In May, several men split into three small groups to cross into mainland China. With bags stuffed with Bibles, they timed their entries 20 minutes apart to increase their odds of getting copies of God’s Word into the communist country.
The final group and a member of the second group, however, were stopped by customs officials in Shenzhen, one of China’s largest cities, while on their way to Guangzhou. The men were detained for 10 hours and, after being questioned by 50 officials, were banned from the country for three years.
The men, plus another Bible smuggler not tied to their organization who happened to be crossing into China at the same time, were interrogated for six hours. Officials confiscated everyone’s Bibles and other Christian materials.
“These books are forbidden in China,” one official said, pointing to the Bibles. “They are foreign-published.”
Since opening in 1987, China’s only government-approved Bible printer, Amity Printing Company, has printed more than 115 million Bibles. However, the majority of these Bibles are for export.

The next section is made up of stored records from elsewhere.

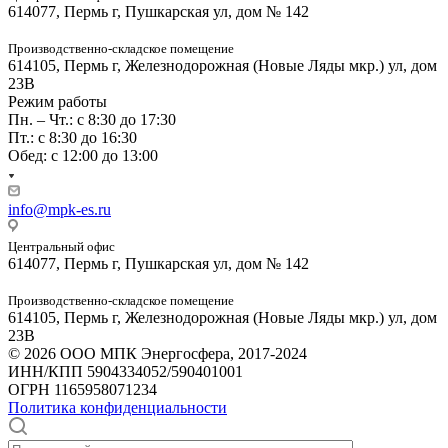
614077, Пермь г, Пушкарская ул, дом № 142
Производственно-складское помещение
614105, Пермь г, Железнодорожная (Новые Ляды мкр.) ул, дом
23В
Режим работы
Пн. – Чт.: с 8:30 до 17:30
Пт.: с 8:30 до 16:30
Обед: с 12:00 до 13:00
info@mpk-es.ru
Центральный офис
614077, Пермь г, Пушкарская ул, дом № 142
Производственно-складское помещение
614105, Пермь г, Железнодорожная (Новые Ляды мкр.) ул, дом
23В
© 2026 ООО МПК Энергосфера, 2017-2024
ИНН/КПП 5904334052/590401001
ОГРН 1165958071234
Политика конфиденциальности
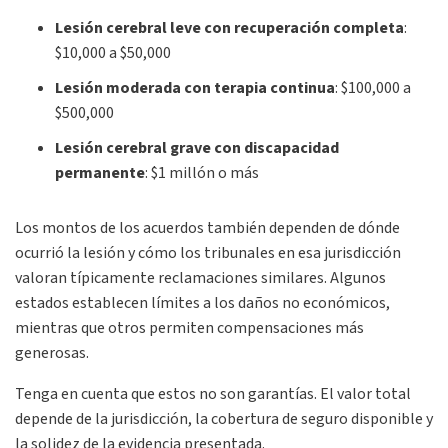
Lesión cerebral leve con recuperación completa
:
$10,000 a $50,000
Lesión moderada con terapia continua
:
$100,000 a
$500,000
Lesión cerebral grave con discapacidad
permanente
:
$1 millón o más
Los montos de los acuerdos también dependen de dónde
ocurrió la lesión y cómo los tribunales en esa jurisdicción
valoran típicamente reclamaciones similares. Algunos
estados establecen límites a los daños no económicos,
mientras que otros permiten compensaciones más
generosas.
Tenga en cuenta que estos no son garantías. El valor total
depende de la jurisdicción, la cobertura de seguro disponible y
la solidez de la evidencia presentada.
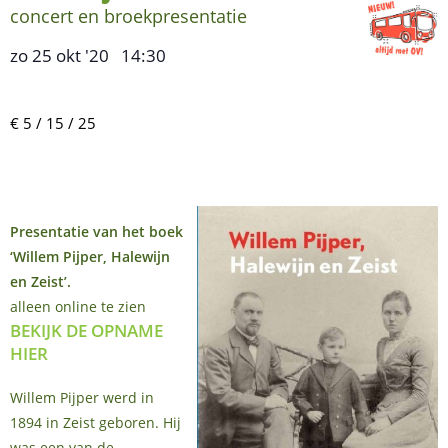
concert en broekpresentatie
zo 25 okt '20
14:30
,
–
€ 5 / 15 / 25
Presentatie van het boek
‘Willem Pijper, Halewijn
en Zeist’.
alleen online te zien
BEKIJK DE OPNAME
HIER
Willem Pijper werd in
1894 in Zeist geboren. Hij
was een van de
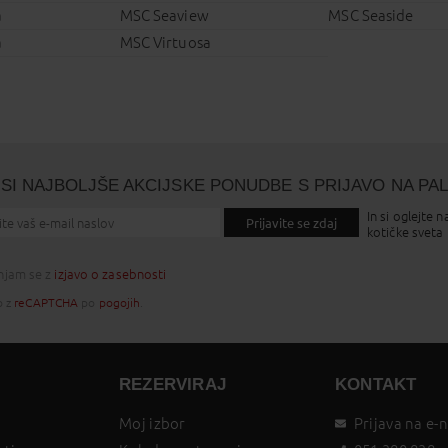
a
MSC Seaview
MSC Seaside
a
MSC Virtuosa
SI NAJBOLJŠE AKCIJSKE PONUDBE S PRIJAVO NA PA
In si oglejte n
Prijavite se zdaj
kotičke sveta
injam se z
izjavo o zasebnosti
o z
reCAPTCHA
po
pogojih
.
REZERVIRAJ
KONTAKT
Moj izbor
Prijava na e-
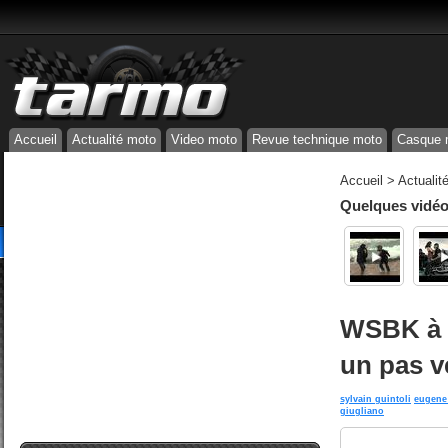
Accueil
Actualité moto
Video moto
Revue technique moto
Casque 
Accueil
>
Actualit
Quelques vidéos
WSBK à L
un pas ve
sylvain guintoli
eugene 
giugliano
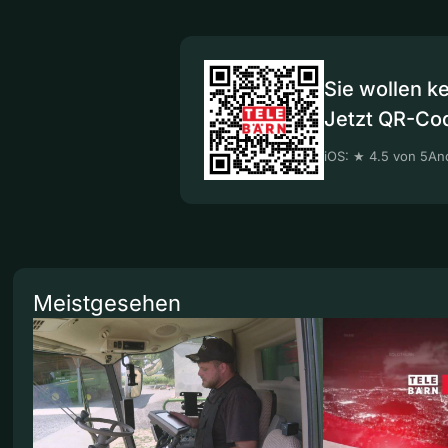
Sie wollen k
Jetzt QR-Co
iOS: ★ 4.5 von 5
And
Meistgesehen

The relative few that remain in country are sold by China’s official Three-Self Patriotic Movement churches. Even so, Amity alone cannot meet the Chinese citizens’ demand for the Bible, as Bibles wear out and as new people become believers.
During the men’s detainment, most of the 50 officers looked through the materials and flipped through the Bibles. Many officers wore body cameras and recorded everything. At least two officers remained with each worker and monitored their every move — even while they were in the restroom.
The smugglers had to sign a paper admitting they broke laws regarding Bible smuggling and each paid a small fine. They were then transported in police vehicles to the district police office, where they were held for another four hours while officials processed their passports. Once finished, they were forced to sign deportation papers and were told they are not allowed back into China for three years. Armed police officers and undercover agents then drove them to the border and made sure they bordered a bus back to Hong Kong.
One smuggler said he only felt love and forgiveness for the officials involved during the ordeal.
“I felt bad for them because they didn’t realize they were barring the one thing from their country that would bring good news and hope and truth to them,” the man said. “The love that I experienced for these officials was the same love that sent Jesus to the cross, and the same love that caused him to cry out: “Father forgive them; for they know not what they do.”